Junta was trying to get Costin to quit trying to punch him, and the whole fight only took about 5 seconds...
One of the prosecution witnesses, Ron Carr, (think that is his name) basically supported Junta's version, which surprised the prosecution.
One of the children who witnessed the fight also supported Junta's version. Junta's son did as well, but I discounted his testimony, and I think, but am not sure, that the other kid was not one of the kids Junta took to the rink that day.
I hope Junta gets off with time served, because I do not think he was doing anything but defending himself, and was in a very difficult position. He couldn't remove himself (retreat) for two reasons. He has terrible knees that have both had surgery, and when one is heavy, on the ground, and has bad knees, one just doesn't hop to one's feet and run away.
Costin wouldn't let go of his wrist, making his escape from Costin and the kicking hockey skates difficult, if not impossible.
That is how I see it, anyway.
This evidence came out where it mattered: at trial.
A criminal trial such as this one is an event's oral recreation--not its physical reconstruction. An oral recreation can be carried out only by the living; the silent dead are at a distinct disadvantage.
We know there is evidence that the dead man had some violence in his past. We know this because the rules permit an accused man to present such evidence. The same rules generally prevent the same kind of evidence to be presented concerning the the accused man.
One man is dead, and his killer will likely see very little jail time. The jury has spoken. It's time to move on. Only a fool would more into this verdict than that. Only a fool would cheer for the killer. There is nothing to cheer about in this sorry case at all.
Defense of ones self or of ones family is more than a right, it is an obligation and a duty owed to the gift of life.
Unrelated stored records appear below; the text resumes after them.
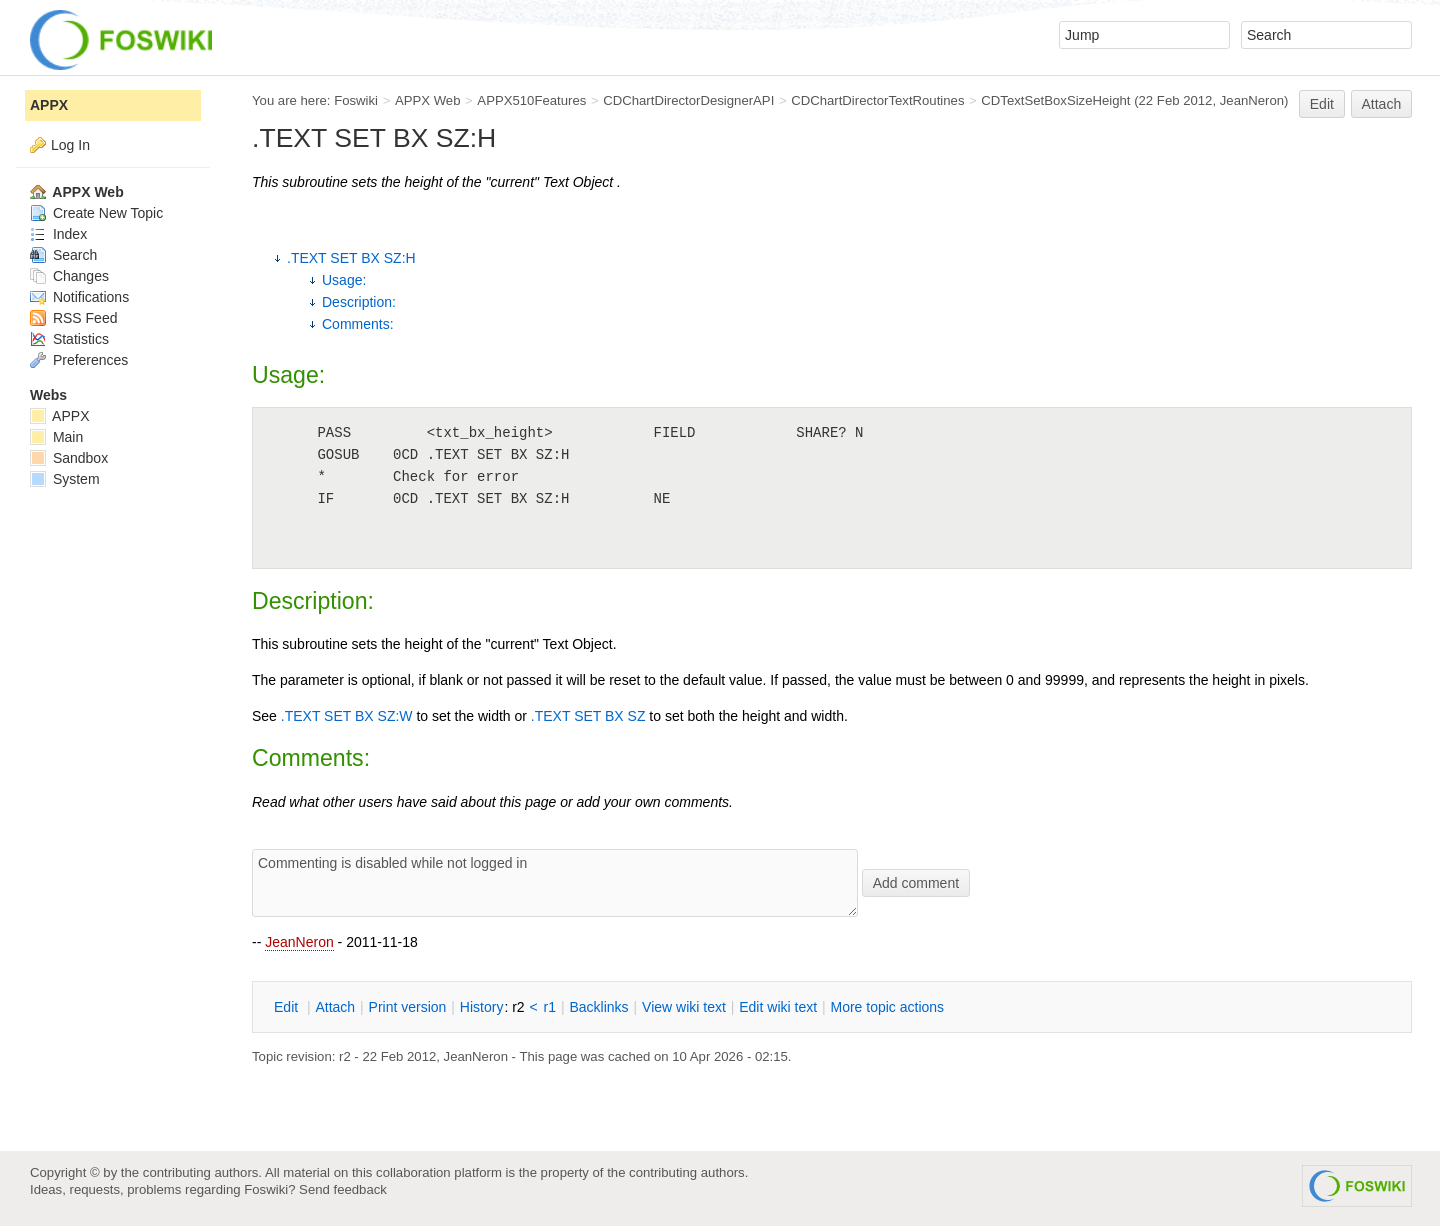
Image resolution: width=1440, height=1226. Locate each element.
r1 (550, 1007)
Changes (69, 276)
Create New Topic (96, 213)
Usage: (344, 280)
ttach (335, 1007)
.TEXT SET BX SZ (588, 716)
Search (63, 255)
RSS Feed (73, 318)
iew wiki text (684, 1007)
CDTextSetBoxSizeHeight (1055, 100)
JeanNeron (299, 942)
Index (58, 234)
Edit (1322, 104)
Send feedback (343, 1189)
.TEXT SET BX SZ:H (351, 258)
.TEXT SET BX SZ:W (347, 716)
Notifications (79, 297)
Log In (70, 145)
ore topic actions (887, 1007)
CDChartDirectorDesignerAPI (688, 100)
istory (482, 1007)
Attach (1382, 104)
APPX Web (428, 100)
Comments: (358, 324)
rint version (408, 1007)
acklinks (598, 1007)
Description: (359, 302)
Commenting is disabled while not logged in (555, 883)
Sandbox (69, 458)
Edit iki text (778, 1007)
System (65, 479)
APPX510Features (531, 100)
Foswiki (356, 100)
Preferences (79, 360)
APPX (49, 105)
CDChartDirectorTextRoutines (877, 100)
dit (288, 1007)
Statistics (69, 339)
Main (56, 437)
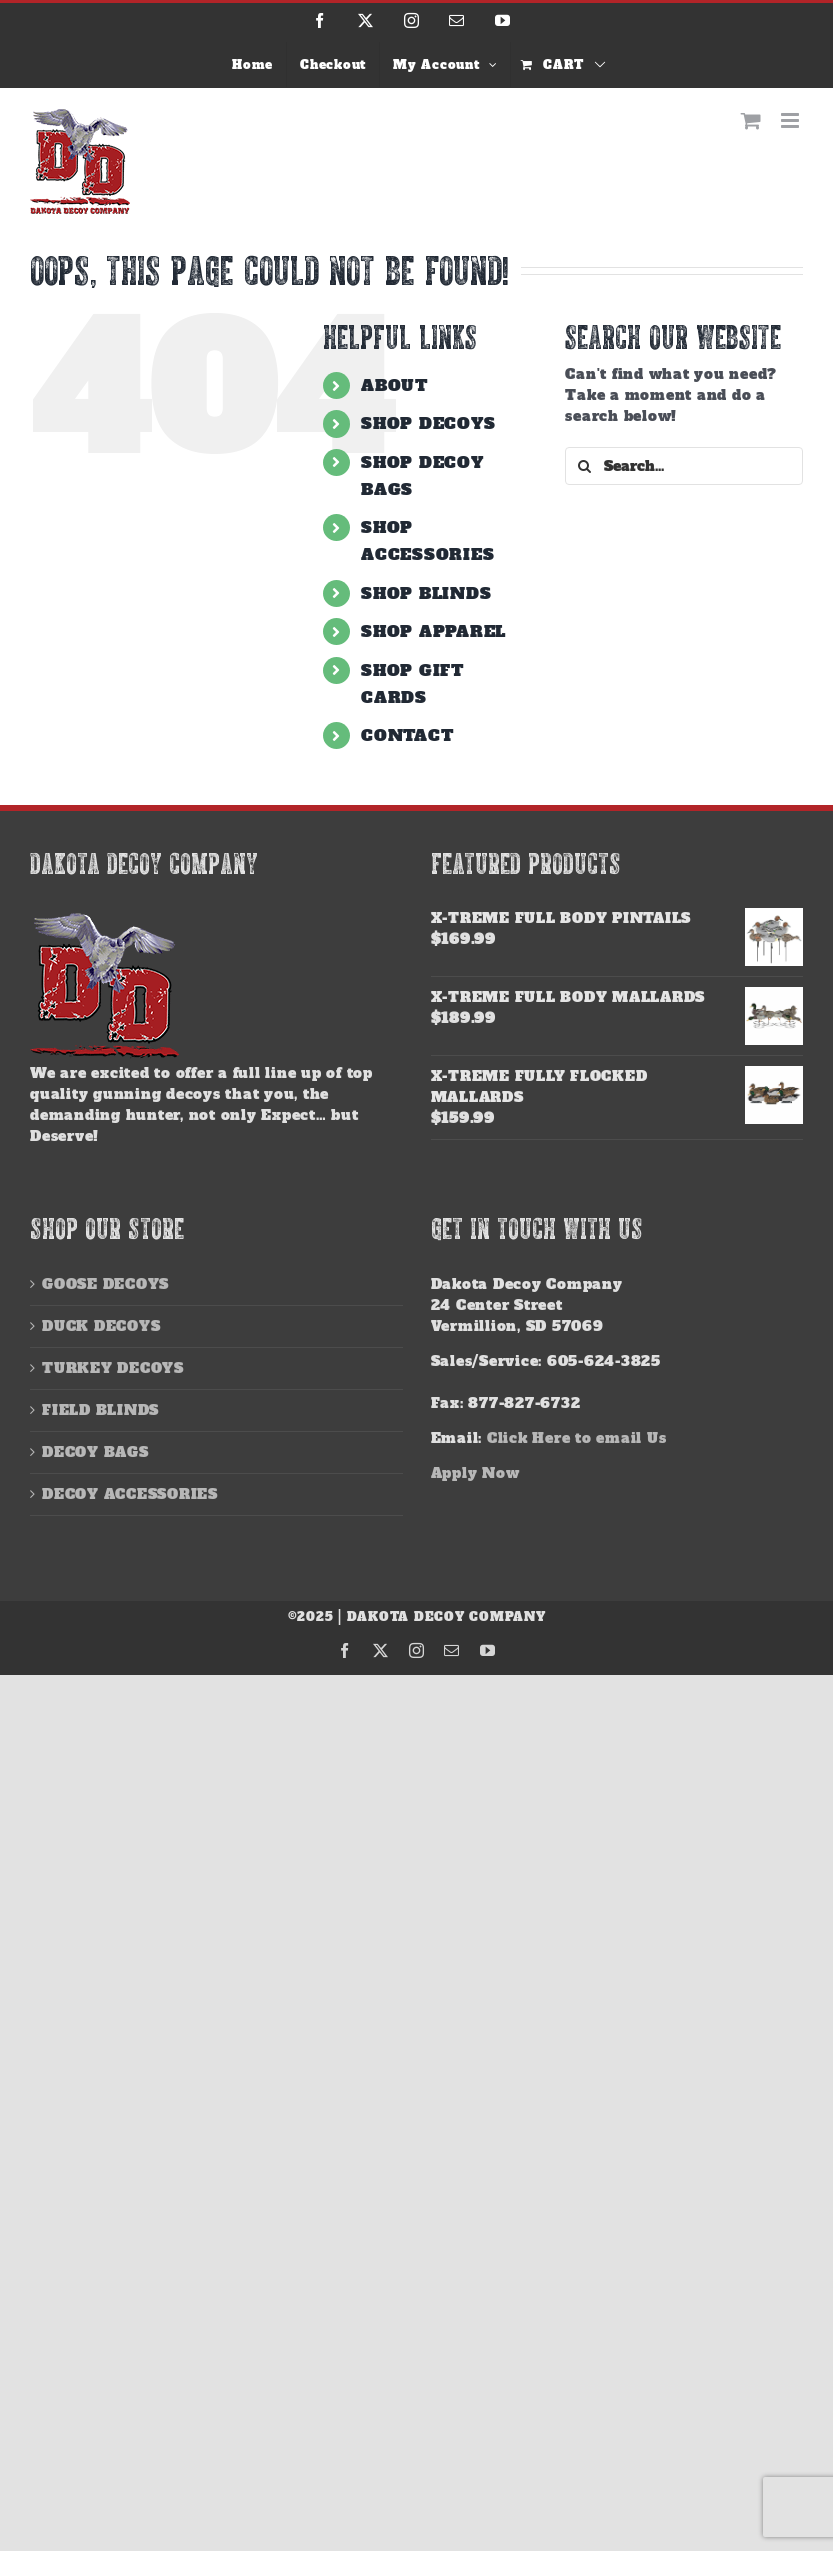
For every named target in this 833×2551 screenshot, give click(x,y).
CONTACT (407, 735)
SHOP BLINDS (426, 593)
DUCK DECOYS (101, 1326)
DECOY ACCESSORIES (130, 1494)
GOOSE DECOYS (105, 1284)
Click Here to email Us (577, 1438)
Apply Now (475, 1473)
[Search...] (684, 466)
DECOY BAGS (95, 1452)
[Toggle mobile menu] (792, 120)
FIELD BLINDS (100, 1410)
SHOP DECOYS (428, 423)
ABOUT (394, 385)
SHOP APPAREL (433, 631)
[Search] (584, 466)
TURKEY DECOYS (113, 1368)
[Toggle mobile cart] (751, 120)
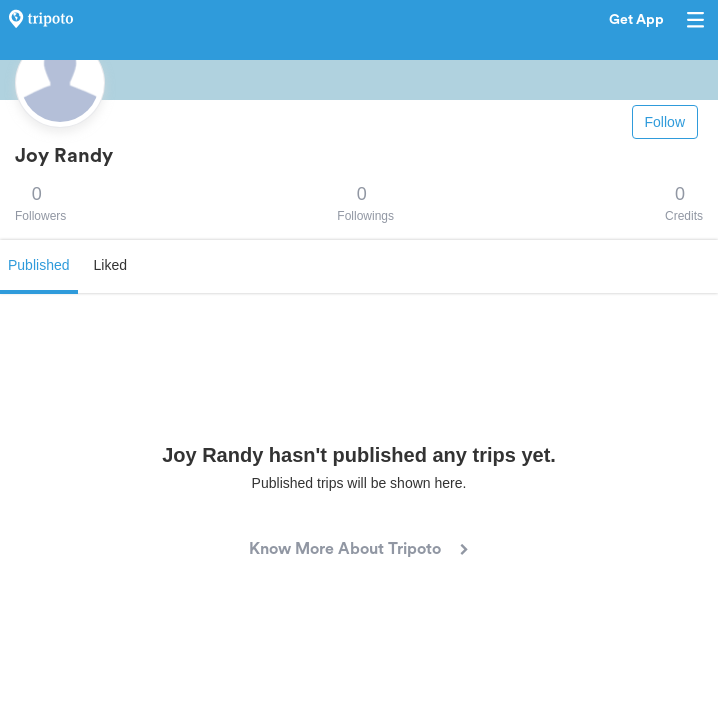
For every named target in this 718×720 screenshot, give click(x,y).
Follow (665, 122)
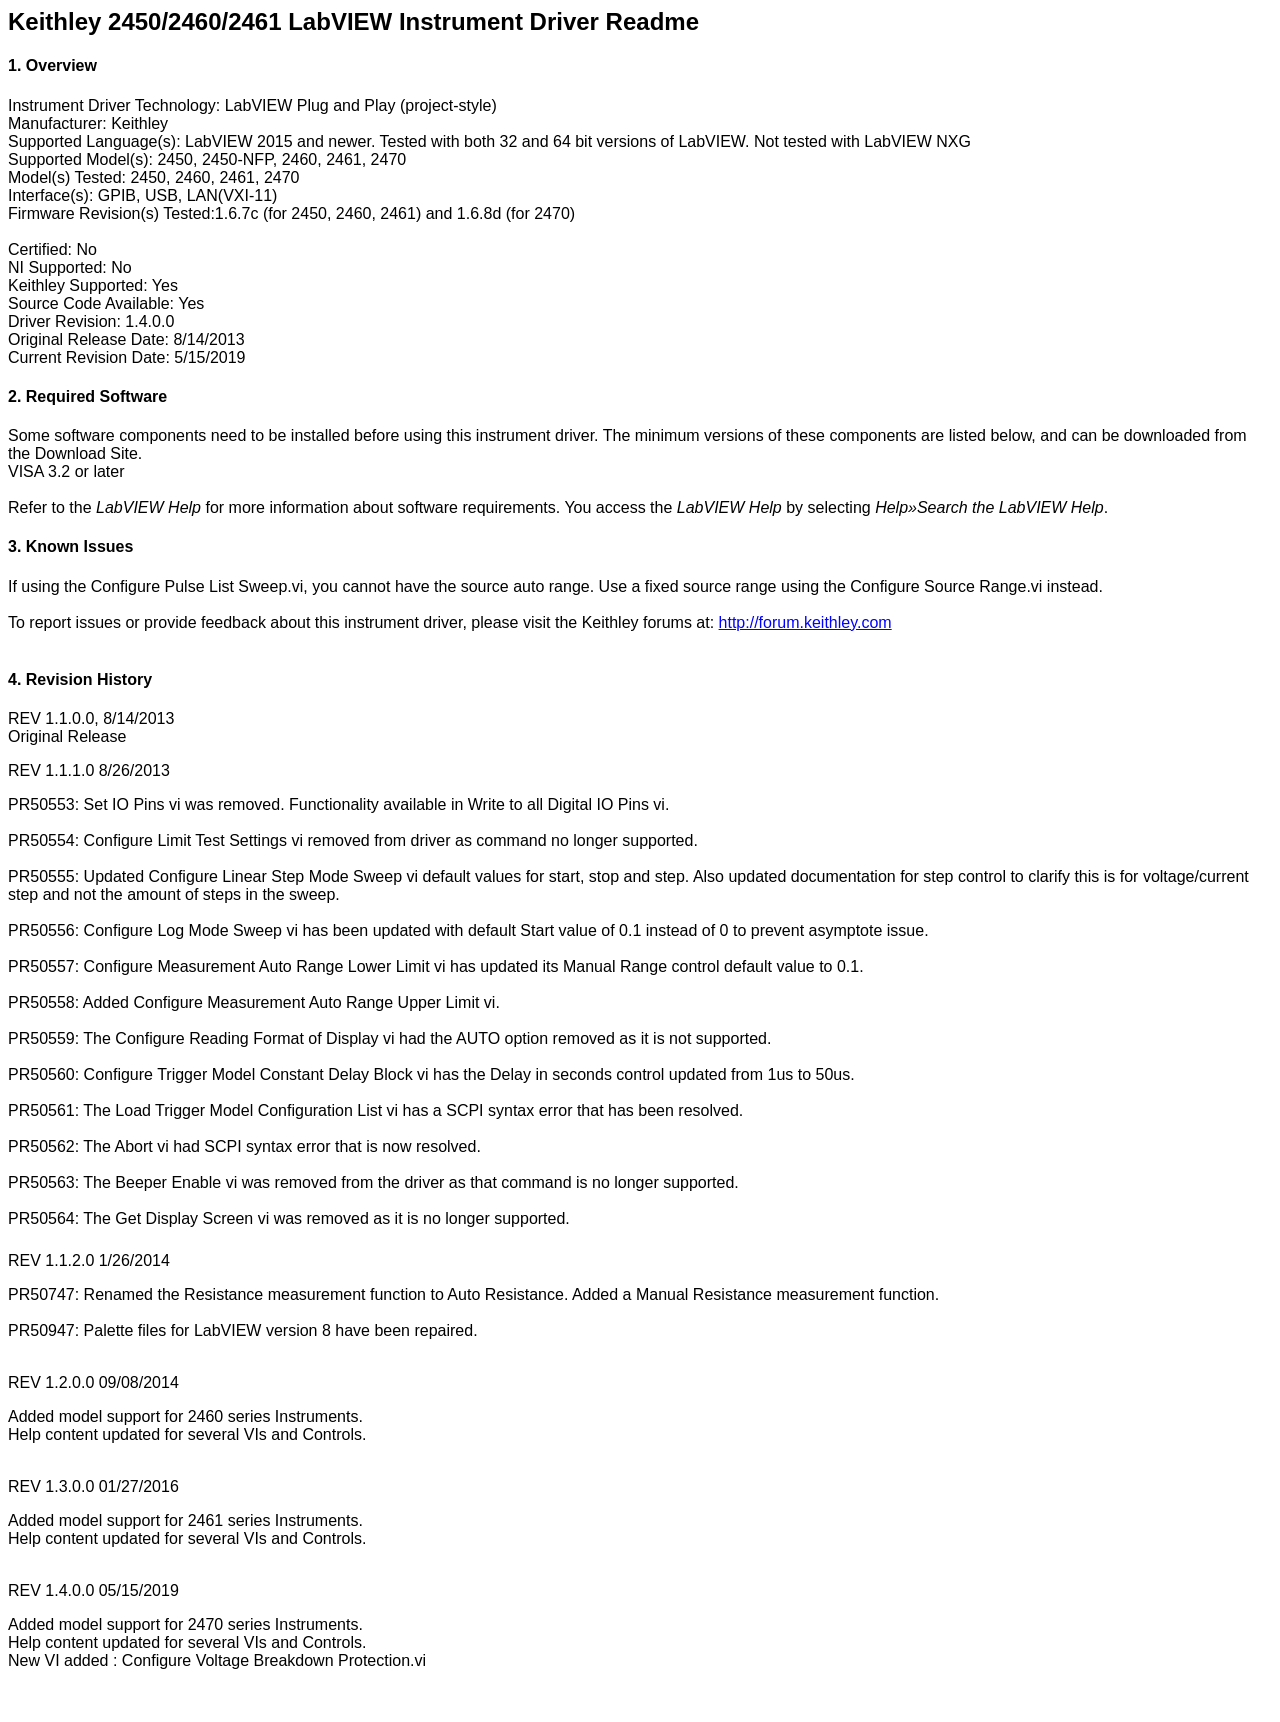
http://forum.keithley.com (805, 622)
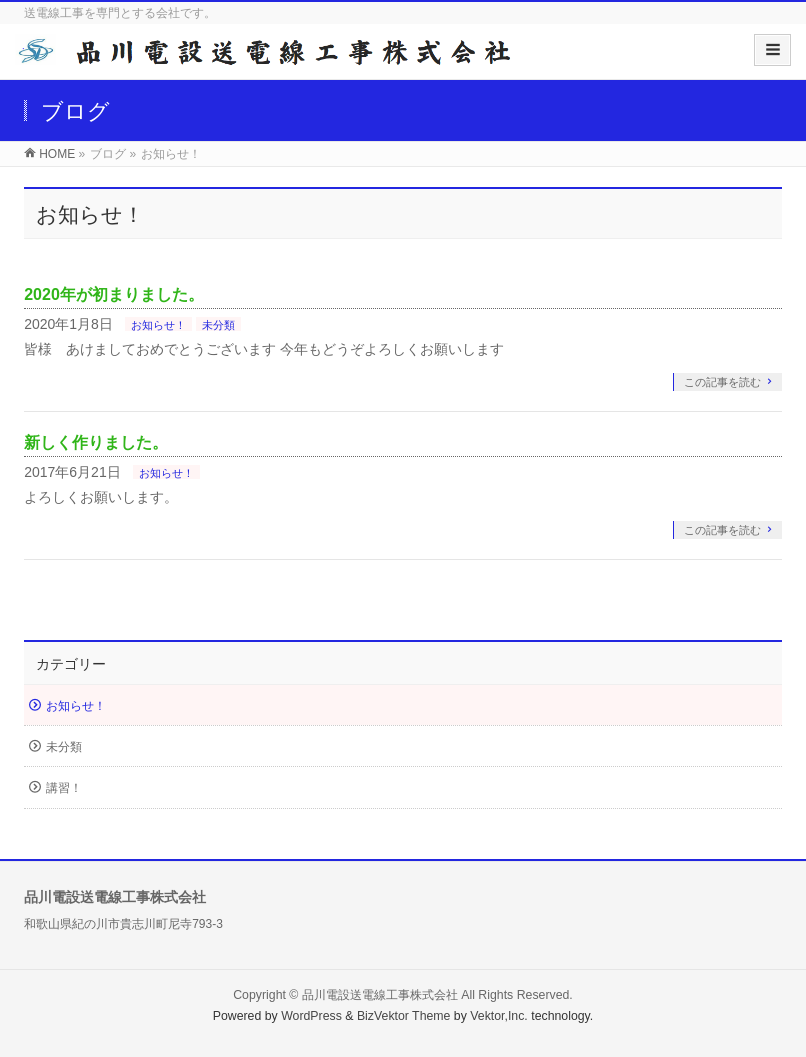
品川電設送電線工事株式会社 (380, 995)
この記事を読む (722, 382)
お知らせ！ (158, 325)
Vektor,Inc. (499, 1016)
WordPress (311, 1016)
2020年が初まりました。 (114, 294)
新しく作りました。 (96, 442)
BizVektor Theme (404, 1016)
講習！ (64, 788)
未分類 (218, 325)
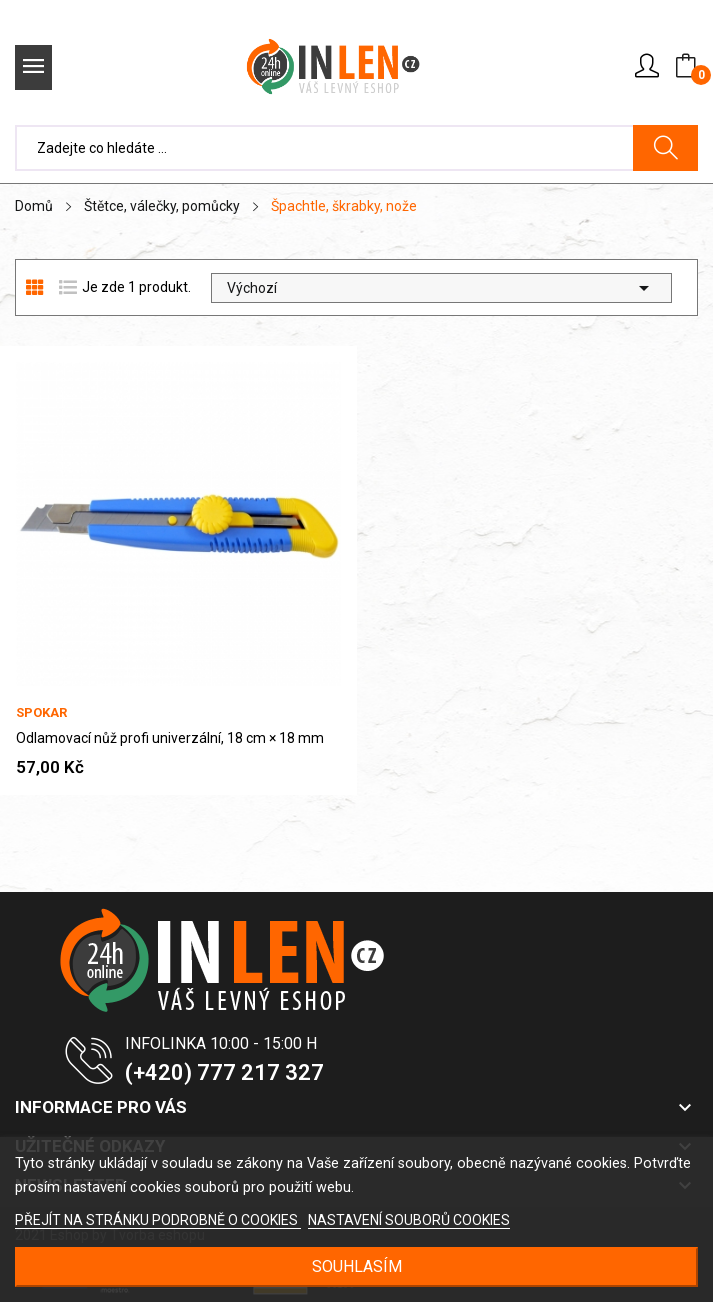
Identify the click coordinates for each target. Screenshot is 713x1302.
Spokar (41, 712)
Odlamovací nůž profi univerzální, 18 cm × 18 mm (170, 738)
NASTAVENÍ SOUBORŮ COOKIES (409, 1220)
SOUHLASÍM (357, 1266)
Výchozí (441, 288)
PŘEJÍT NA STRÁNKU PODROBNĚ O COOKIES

"There exists a law, not written down anywhere, but inborn in our hearts; a law which comes to us not by training or custom or reading but by derivation and absorption and adoption from nature itself; a law which has come to us not from theory but from practice, not by instruction but by natural intuition. I refer to the law which lays it down that, if our lives are endangered by plots or violence or armed robbers or enemies, any and every method of protecting ourselves is morally right. When weapons reduce them to silence, the laws no longer expect one to await their pronouncements. For people who decide to wait for these will have to wait for justice, too, and meanwhile they must suffer injustice first. Indeed, even the wisdom of the law itself, by a sort of tacit implication, permits self-defence, because it does not actually forbid men to kill; what it does, instead, is to forbid thebearing of a weapon with the intention to kill. When, therefore, an inquiry passes beyond the mere question of the weapon and starts to consider the motive, a man who has used arms in self-defence is not regarded as haveing carried them with a homicidal aim."
"Civilized people are taught by logic, barbarians by necessity, communities by tradition; and the lesson is inculcated even in wild beasts by nature itself. They learn that they have to defend their own bodies and persons and lives from violence of any and every kind by all the means within their power."..................................Marcus Tullius Cicero, during the final years of the Roman Republic
To meet force with only like force is a good way to get yourself killed. And I know in Texas, that is not the case.
regards.
I saw about 80 percent of the testimony, and it appears to me that he did just that.
This statement doesn't hold water. It is possible to kill a man with one punch. It all depends on where and how the punch lands. Hitting a person just using the weight of your arms may not do any damage. But the same punch with the weight of the shoulder and body behind it can cause a great deal of damage.
I guess Costin was a little dog, trying to keep up with the big dogs!